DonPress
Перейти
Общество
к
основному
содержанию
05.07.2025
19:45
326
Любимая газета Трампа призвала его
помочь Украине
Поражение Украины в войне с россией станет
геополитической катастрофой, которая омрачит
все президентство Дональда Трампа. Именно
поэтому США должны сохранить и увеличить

WHAT YOU WILL DO - Once more, print every line of the material exactly.

WORKED SOLUTION -
DonPress
Перейти
Общество
к
основному
содержанию
05.07.2025
19:45
326
Любимая газета Трампа призвала его
помочь Украине
Поражение Украины в войне с россией станет
геополитической катастрофой, которая омрачит
все президентство Дональда Трампа. Именно
поэтому США должны сохранить и увеличить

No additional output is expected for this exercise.